= Material for this task =
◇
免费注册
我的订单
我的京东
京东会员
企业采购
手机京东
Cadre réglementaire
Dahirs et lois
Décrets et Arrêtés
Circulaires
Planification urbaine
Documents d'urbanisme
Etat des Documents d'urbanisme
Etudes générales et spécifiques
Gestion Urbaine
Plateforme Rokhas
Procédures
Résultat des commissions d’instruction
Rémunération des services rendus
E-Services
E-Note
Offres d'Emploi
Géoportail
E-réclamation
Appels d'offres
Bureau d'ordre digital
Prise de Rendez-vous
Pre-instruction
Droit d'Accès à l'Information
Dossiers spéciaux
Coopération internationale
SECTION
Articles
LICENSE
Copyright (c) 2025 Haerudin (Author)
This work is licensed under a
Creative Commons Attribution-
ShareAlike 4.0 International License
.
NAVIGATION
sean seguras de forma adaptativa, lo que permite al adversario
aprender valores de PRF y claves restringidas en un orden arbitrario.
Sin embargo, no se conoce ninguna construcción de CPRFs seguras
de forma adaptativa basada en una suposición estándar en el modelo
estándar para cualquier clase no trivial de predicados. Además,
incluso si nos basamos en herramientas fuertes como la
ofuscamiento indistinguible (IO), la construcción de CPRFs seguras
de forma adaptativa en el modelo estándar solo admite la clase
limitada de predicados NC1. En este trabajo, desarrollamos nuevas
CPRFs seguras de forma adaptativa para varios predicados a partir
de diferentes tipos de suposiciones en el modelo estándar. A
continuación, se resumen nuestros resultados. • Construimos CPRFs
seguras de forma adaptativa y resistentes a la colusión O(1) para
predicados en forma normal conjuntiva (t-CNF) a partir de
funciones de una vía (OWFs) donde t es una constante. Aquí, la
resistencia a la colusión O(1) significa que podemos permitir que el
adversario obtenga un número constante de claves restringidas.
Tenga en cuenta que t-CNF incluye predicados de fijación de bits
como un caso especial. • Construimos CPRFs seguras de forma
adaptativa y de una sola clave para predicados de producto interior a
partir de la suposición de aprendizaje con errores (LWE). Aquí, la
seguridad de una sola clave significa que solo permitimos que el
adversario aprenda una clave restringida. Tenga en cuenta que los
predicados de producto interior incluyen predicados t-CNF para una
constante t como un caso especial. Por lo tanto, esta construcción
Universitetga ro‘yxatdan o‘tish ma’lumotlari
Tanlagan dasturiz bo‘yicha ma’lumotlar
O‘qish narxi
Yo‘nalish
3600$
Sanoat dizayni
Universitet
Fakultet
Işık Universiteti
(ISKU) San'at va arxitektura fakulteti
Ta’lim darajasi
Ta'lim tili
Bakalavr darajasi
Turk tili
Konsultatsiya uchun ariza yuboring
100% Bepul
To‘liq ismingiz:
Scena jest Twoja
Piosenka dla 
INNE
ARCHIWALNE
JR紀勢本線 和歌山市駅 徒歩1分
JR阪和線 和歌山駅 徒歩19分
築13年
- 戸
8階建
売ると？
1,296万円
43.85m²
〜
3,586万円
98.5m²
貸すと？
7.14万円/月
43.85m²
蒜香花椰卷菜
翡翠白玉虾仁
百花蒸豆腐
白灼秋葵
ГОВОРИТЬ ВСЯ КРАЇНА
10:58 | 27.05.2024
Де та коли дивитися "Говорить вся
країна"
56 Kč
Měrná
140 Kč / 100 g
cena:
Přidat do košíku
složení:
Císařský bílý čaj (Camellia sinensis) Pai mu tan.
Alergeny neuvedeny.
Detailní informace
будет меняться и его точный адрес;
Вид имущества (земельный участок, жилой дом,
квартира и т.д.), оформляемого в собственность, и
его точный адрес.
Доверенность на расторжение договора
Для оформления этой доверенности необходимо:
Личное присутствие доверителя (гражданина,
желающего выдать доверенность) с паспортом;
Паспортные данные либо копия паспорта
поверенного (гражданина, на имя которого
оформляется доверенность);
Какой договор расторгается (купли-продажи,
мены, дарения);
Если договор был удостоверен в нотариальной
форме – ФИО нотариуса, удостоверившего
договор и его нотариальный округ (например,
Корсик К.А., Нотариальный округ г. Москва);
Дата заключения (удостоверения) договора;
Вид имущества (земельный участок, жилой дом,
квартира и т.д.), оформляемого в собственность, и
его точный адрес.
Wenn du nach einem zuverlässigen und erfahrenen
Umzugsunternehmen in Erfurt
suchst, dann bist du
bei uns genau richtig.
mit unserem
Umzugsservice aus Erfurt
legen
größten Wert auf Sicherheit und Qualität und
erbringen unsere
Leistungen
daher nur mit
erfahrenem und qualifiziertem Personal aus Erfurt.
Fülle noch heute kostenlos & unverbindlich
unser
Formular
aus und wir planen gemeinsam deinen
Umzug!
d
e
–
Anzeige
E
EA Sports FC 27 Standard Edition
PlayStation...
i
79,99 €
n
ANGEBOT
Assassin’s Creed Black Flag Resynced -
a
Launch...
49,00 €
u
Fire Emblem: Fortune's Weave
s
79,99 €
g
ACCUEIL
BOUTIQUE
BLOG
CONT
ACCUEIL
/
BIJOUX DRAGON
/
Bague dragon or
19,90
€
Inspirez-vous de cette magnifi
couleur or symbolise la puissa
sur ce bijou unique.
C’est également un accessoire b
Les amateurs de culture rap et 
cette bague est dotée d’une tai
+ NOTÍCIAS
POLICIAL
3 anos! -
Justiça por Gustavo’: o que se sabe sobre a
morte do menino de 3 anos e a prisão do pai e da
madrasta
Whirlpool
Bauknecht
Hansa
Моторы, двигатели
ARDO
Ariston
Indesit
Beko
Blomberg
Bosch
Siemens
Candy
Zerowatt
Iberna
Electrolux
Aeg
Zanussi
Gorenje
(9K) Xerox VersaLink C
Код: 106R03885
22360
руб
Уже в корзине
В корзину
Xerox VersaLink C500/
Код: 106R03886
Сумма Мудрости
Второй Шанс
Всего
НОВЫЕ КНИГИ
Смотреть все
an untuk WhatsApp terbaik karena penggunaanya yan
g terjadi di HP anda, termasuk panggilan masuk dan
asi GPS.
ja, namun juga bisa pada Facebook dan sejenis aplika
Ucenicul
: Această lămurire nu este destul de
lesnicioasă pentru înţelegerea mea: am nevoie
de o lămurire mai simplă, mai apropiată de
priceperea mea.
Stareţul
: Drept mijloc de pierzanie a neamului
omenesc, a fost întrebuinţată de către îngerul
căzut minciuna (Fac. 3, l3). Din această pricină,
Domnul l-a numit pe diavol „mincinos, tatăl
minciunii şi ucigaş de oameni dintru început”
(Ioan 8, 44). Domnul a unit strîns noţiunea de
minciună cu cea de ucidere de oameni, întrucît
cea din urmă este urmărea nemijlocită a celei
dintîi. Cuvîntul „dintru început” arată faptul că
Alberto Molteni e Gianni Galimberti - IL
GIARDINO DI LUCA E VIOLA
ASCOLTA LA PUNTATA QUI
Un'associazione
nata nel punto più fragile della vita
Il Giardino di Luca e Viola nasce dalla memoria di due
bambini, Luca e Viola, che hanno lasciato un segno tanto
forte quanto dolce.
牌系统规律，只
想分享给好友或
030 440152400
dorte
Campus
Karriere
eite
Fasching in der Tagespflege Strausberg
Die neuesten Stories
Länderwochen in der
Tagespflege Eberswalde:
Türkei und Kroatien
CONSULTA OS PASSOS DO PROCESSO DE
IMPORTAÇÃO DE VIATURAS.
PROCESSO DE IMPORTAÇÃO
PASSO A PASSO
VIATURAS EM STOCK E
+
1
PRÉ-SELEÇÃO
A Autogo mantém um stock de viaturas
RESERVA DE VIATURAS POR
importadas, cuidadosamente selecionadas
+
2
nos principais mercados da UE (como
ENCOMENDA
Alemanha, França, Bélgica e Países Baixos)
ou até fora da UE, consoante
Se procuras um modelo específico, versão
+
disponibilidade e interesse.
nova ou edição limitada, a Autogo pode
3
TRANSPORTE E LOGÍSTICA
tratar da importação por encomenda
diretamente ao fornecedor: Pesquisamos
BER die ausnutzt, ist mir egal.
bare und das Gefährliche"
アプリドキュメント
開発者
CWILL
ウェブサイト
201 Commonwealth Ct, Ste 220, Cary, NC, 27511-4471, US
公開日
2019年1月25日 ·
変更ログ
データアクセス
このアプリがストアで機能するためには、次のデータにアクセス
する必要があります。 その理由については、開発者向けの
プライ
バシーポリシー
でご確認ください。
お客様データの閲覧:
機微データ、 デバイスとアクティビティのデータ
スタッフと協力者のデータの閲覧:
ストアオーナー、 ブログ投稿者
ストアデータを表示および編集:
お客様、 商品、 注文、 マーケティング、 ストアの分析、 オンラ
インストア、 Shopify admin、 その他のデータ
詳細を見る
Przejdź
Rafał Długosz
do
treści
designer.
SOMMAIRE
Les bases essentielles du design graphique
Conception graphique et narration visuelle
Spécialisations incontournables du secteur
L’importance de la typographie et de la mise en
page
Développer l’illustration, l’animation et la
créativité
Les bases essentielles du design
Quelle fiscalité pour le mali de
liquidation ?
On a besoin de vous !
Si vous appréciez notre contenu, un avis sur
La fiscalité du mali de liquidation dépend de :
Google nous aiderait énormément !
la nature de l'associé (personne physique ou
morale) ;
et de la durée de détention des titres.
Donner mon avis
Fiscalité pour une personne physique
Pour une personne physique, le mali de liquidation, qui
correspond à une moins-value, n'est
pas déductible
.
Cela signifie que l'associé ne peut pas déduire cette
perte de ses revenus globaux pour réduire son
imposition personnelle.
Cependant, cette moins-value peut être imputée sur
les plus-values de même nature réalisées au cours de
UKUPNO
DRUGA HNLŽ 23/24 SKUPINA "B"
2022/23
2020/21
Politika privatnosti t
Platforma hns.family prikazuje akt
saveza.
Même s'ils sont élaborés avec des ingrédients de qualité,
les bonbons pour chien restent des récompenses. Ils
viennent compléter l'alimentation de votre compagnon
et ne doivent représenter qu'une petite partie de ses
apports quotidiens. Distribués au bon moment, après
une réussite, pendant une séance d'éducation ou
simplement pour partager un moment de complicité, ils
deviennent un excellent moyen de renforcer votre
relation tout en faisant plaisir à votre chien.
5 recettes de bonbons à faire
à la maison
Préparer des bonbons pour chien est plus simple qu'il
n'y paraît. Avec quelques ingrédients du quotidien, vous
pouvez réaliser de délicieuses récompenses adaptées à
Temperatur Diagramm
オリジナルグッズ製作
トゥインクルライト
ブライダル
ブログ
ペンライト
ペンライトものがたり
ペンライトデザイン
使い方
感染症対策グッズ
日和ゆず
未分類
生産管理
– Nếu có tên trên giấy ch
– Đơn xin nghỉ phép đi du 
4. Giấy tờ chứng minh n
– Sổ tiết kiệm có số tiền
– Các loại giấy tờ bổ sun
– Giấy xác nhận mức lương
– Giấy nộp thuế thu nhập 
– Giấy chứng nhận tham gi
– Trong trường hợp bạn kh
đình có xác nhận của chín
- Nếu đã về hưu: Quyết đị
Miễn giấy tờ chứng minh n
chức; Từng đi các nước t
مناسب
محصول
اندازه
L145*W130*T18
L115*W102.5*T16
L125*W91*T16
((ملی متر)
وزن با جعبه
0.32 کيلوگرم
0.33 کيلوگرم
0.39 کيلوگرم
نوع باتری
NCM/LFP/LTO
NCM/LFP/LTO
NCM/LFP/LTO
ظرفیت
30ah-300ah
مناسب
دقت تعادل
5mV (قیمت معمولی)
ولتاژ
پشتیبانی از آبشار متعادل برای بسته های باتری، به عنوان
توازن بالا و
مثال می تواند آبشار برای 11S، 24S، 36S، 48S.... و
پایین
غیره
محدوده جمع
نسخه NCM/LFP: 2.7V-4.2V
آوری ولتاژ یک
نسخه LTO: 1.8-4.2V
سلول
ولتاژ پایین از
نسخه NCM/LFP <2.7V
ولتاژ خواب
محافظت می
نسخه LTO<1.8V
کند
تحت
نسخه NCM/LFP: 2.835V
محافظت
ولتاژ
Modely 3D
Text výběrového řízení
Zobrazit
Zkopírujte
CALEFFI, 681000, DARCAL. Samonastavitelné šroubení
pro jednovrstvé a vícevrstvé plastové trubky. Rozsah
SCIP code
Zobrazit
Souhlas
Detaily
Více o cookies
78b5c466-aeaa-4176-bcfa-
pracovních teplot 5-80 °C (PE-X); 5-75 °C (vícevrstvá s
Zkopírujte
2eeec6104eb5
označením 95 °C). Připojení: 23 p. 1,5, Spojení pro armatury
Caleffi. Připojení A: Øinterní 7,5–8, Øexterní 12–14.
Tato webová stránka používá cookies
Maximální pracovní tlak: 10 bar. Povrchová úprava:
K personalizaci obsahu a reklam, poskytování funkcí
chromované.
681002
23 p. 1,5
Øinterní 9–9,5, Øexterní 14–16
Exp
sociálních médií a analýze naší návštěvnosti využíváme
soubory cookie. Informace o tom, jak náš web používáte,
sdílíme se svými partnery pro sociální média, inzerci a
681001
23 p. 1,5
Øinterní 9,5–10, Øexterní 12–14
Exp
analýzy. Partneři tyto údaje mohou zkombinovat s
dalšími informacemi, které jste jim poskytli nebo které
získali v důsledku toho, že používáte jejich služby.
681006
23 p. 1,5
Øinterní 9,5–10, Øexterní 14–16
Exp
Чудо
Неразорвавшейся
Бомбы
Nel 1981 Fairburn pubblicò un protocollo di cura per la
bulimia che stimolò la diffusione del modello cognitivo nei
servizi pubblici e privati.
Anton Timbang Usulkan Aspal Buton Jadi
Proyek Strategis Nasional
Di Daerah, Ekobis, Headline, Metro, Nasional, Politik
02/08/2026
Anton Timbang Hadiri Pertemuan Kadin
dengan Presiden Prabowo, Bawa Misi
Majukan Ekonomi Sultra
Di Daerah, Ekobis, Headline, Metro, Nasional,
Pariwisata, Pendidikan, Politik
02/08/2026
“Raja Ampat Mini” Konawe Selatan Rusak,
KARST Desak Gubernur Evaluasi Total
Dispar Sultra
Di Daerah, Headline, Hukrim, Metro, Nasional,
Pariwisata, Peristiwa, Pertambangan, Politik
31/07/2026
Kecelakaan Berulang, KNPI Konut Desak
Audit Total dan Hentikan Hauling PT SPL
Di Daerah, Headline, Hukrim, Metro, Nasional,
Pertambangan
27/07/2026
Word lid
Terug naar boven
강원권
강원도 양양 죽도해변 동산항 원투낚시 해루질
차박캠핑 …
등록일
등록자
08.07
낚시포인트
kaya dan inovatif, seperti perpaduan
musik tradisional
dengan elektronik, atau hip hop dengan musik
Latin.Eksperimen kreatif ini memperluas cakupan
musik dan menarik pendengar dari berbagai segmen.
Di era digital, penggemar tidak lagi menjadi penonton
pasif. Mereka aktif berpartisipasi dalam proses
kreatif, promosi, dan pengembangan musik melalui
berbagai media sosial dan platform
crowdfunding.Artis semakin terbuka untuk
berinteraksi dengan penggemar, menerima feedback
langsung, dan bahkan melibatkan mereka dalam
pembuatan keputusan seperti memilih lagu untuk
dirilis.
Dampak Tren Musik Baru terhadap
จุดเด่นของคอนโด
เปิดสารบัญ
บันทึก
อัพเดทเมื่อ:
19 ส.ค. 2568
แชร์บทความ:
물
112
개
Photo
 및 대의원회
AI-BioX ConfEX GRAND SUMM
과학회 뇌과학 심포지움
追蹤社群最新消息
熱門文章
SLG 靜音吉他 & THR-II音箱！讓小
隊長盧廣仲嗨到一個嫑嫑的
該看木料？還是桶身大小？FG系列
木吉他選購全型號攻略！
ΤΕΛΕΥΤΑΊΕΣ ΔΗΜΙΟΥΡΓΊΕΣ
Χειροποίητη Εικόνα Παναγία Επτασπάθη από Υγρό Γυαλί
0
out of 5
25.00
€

= Directions for this task =
In the listing above, find every line with the string "untuk" and state how many there are, with no other words.

= Output for this exercise =
3